Raman spectroscopy as an analytical tool for melanoma research

Background Raman spectroscopy is an optical noninvasive screening technology that generates individual fingerprints of living cells by reflecting their molecular constitution. Aim To discriminate melanoma cells from melanocytes, to identify drug-induced melanoma cell death stages (apoptosis, necrosis, autophagy) and to assess the susceptibility of melanoma cells to anticancer therapy. Methods We used Raman spectroscopy on normal and melanoma cells, and on wild-type (WT) and mutant melanoma cells, to investigate whether the technique could distinguish between different types of cells, identify mutations and evaluate response to anticancer therapy. Results Using the multivariate principal component analysis of the Raman spectra, melanocytes could be distinguished from melanoma cells, and WT melanoma cells could be distinguished from melanoma cells with BRAF or NRAS mutations.

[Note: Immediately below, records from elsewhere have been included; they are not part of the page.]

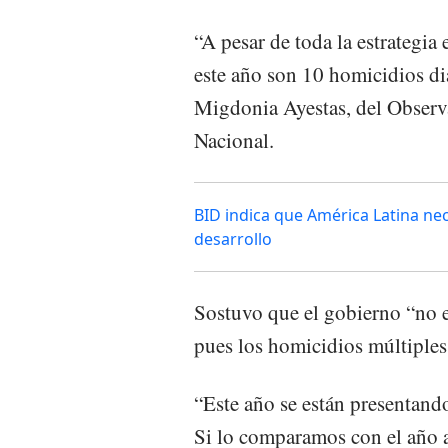
“A pesar de toda la estrategia
este año son 10 homicidios di
Migdonia Ayestas, del Observa
Nacional.
BID indica que América Latina nec
desarrollo
Sostuvo que el gobierno “no e
pues los homicidios múltiples
“Este año se están presentand
Si lo comparamos con el año 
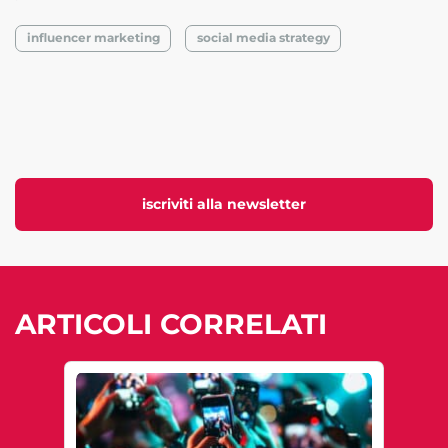
influencer marketing
social media strategy
iscriviti alla newsletter
ARTICOLI CORRELATI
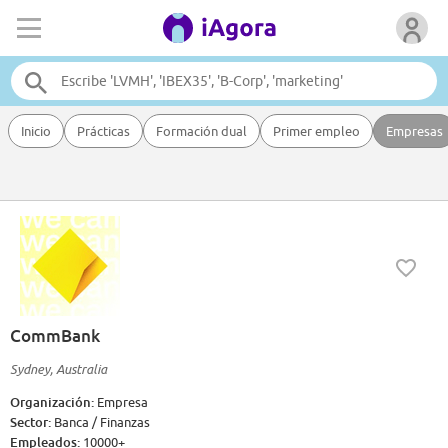
Inicio
Prácticas
Formación dual
Primer empleo
Empresas
CommBank
Sydney, Australia
Organización:
Empresa
Sector:
Banca / Finanzas
Empleados:
10000+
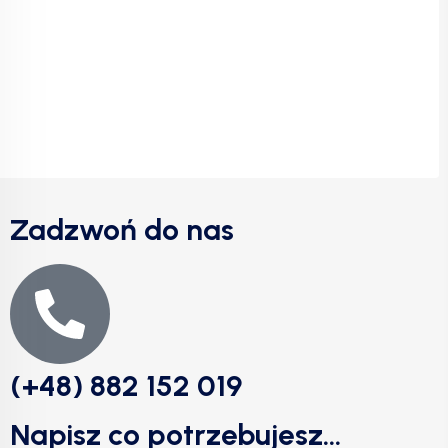
Zadzwoń do nas
(+48) 882 152 019
Napisz co potrzebujesz...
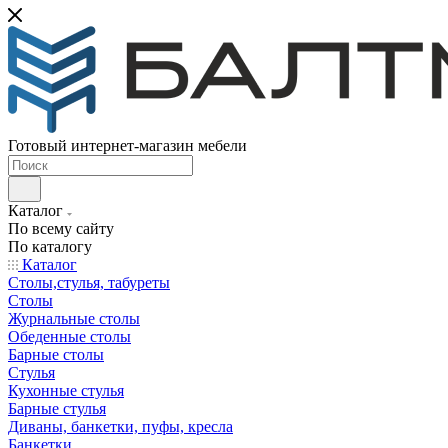
Готовый интернет-магазин мебели
Каталог
По всему сайту
По каталогу
Каталог
Столы,стулья, табуреты
Столы
Журнальные столы
Обеденные столы
Барные столы
Стулья
Кухонные стулья
Барные стулья
Диваны, банкетки, пуфы, кресла
Банкетки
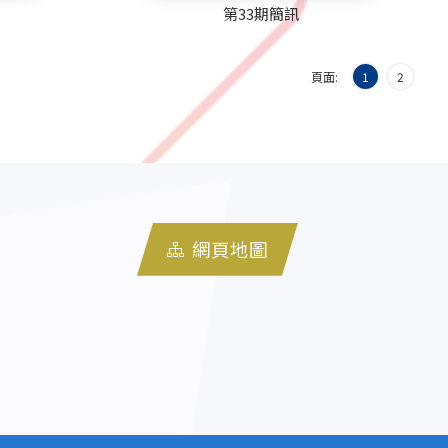
第33期簡訊
頁面:
1
2
網頁地圖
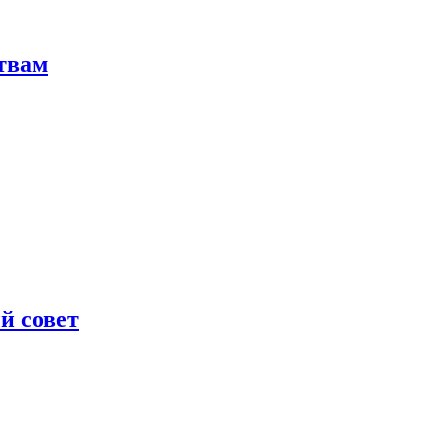
твам
й совет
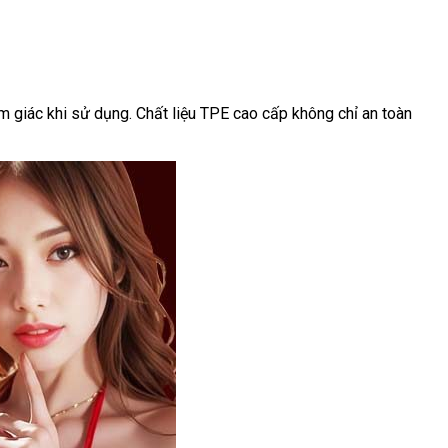
 giác khi sử dụng. Chất liệu TPE cao cấp không chỉ an toàn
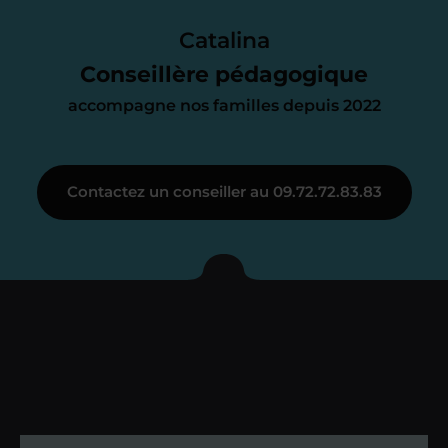
Le devis reçu vous convient ? C’est
parfait. À partir de maintenant nous
Catalina
nous occupons de tout.
Conseillère pédagogique
accompagne nos familles depuis 2022
Étape 3
Contactez un conseiller au 09.72.72.83.83
Je vous présente votre
enseignant sous 72
heures maximum
Vous fixez avec lui la date du premier
cours. Je vous recontacte à l’issue de
cette séance pour faire un premier
bilan et vérifier que tout s’est bien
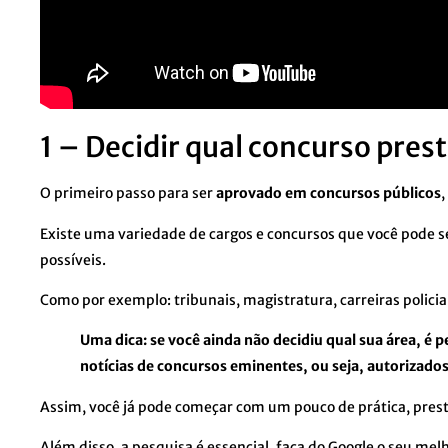
1 – Decidir qual concurso pres
O primeiro passo para ser
aprovado em concursos públicos
,
Existe uma variedade de cargos e concursos que você pode se
possíveis.
Como por exemplo: tribunais, magistratura, carreiras policiais
Uma dica: se você ainda não decidiu qual sua área, é p
notícias de concursos eminentes, ou seja, autorizados,
Assim, você já pode começar com um pouco de prática, pres
Além disso, a pesquisa é essencial, faça do Google o seu melh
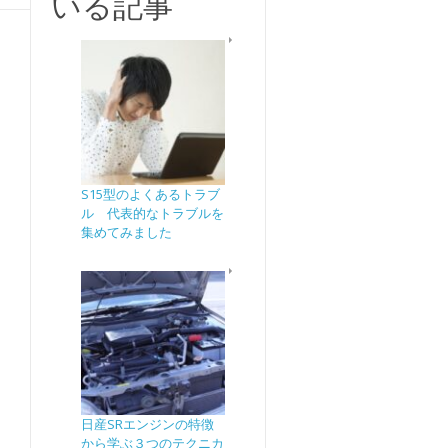
いる記事
S15型のよくあるトラブ
ル 代表的なトラブルを
集めてみました
日産SRエンジンの特徴
から学ぶ３つのテクニカ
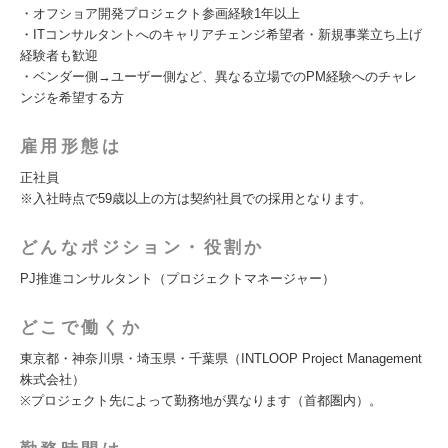
・オフショア開発プロジェクト参画経験1年以上
・ITコンサルタントへのキャリアチェンジ希望者・新規事業立ち上げ
経験者も歓迎
・ベンダー側→ユーザー側など、異なる立場でのPM経験へのチャレ
ンジを希望する方
雇用形態は
正社員
※入社時点で59歳以上の方は契約社員での採用となります。
どんなポジション・役割か
PJ推進コンサルタント（プロジェクトマネージャー）
どこで働くか
東京都・神奈川県・埼玉県・千葉県（INTLOOP Project Management
株式会社）
※プロジェクト先によって勤務地が異なります（首都圏内）。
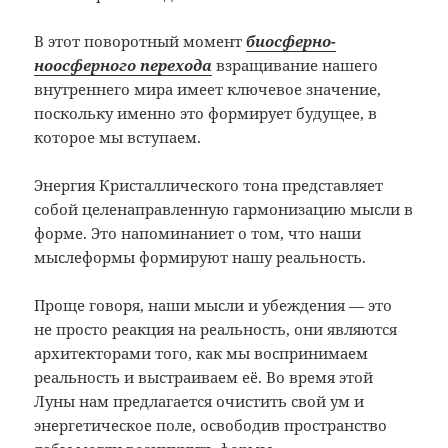
В этот поворотный момент
биосферно-
ноосферного перехода
взращивание нашего
внутреннего мира имеет ключевое значение,
поскольку именно это формирует будущее, в
которое мы вступаем.
Энергия Кристаллического тона представляет
собой целенаправленную гармонизацию мысли в
форме. Это напоминаниет о том, что наши
мыслеформы формируют нашу реальность.
Проще говоря, наши мысли и убеждения — это
не просто реакция на реальность, они являются
архитекторами того, как мы воспринимаем
реальность и выстраиваем её. Во время этой
Луны нам предлагается очистить свой ум и
энергетическое поле, освободив пространство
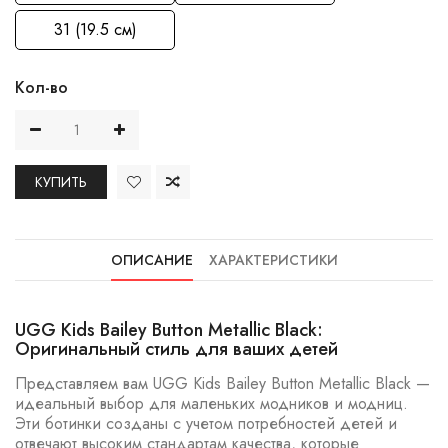
31 (19.5 см)
Кол-во
КУПИТЬ
ОПИСАНИЕ
ХАРАКТЕРИСТИКИ
UGG Kids Bailey Button Metallic Black:
Оригинальный стиль для ваших детей
Представляем вам UGG Kids Bailey Button Metallic Black —
идеальный выбор для маленьких модников и модниц.
Эти ботинки созданы с учетом потребностей детей и
отвечают высоким стандартам качества, которые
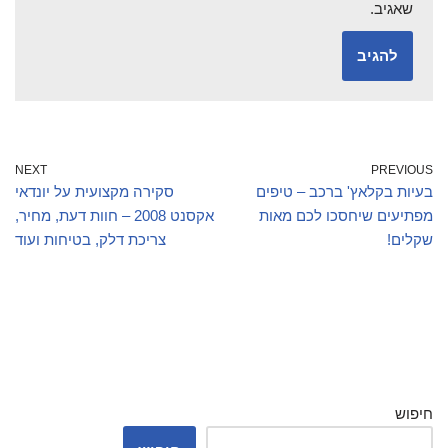
שאגיב.
NEXT
PREVIOUS
בעיות בקלאץ' ברכב – טיפים
סקירה מקצועית על יונדאי
מפתיעים שיחסכו לכם מאות
אקסנט 2008 – חוות דעת, מחיר,
שקלים!
צריכת דלק, בטיחות ועוד
חיפוש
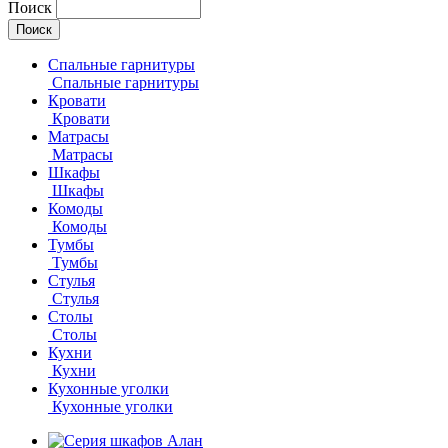
Поиск
Спальные гарнитуры
Спальные гарнитуры
Кровати
Кровати
Матрасы
Матрасы
Шкафы
Шкафы
Комоды
Комоды
Тумбы
Тумбы
Стулья
Стулья
Столы
Столы
Кухни
Кухни
Кухонные уголки
Кухонные уголки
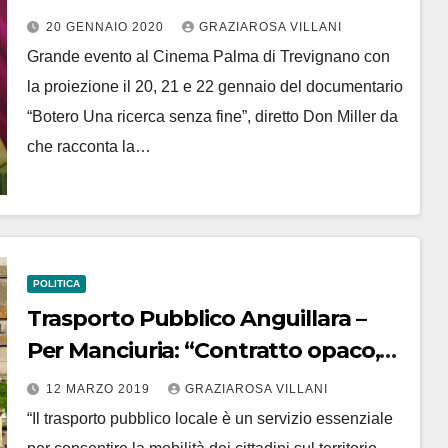
Palma di Trevignano
20 GENNAIO 2020
GRAZIAROSA VILLANI
Grande evento al Cinema Palma di Trevignano con
la proiezione il 20, 21 e 22 gennaio del documentario
“Botero Una ricerca senza fine”, diretto Don Miller da
che racconta la…
POLITICA
Trasporto Pubblico Anguillara –
Per Manciuria: “Contratto opaco,
intervenga Anac”. Danni potenziali
12 MARZO 2019
GRAZIAROSA VILLANI
per 95mila euro
“Il trasporto pubblico locale è un servizio essenziale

When we used the apoptosis inducer staurosporine, the necrosis inducer 3-bromopyruvate and the autophagy inducer resveratrol to induce cell death in SKMEL28 melanoma cells, Raman spectroscopy clearly distinguished between these three types of cell death, as confirmed by immunoblotting. Finally, the technique could discriminate between different melanoma cell lines according to their susceptibility to high-dose ascorbate. Conclusions Raman spectroscopy is a powerful noninvasive tool to distinguish between melanocytes and melanoma cells, to analyze the specific type of cell death in melanoma cells, and to predict the susceptibility of melanoma cells to anticancer drugs.